- Assignment -
Would you transcribe each entry exactly as it stands, omitting the pictures?

Records from a dataset
>>>>

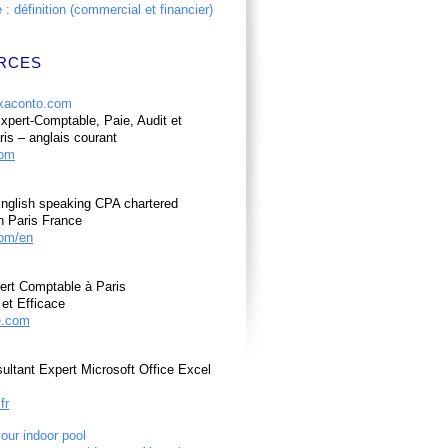
: définition (commercial et financier)
RCES
pert-Comptable, Paie, Audit et
ris – anglais courant
com
nglish speaking CPA chartered
n Paris France
om/en
ert Comptable à Paris
et Efficace
e.com
ultant Expert Microsoft Office Excel
fr
your indoor pool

<<<<

- Task result -
: définition (commercial et financier)
RCES
pert-Comptable, Paie, Audit et
ris – anglais courant
com
nglish speaking CPA chartered
n Paris France
om/en
ert Comptable à Paris
et Efficace
e.com
ultant Expert Microsoft Office Excel
fr
your indoor pool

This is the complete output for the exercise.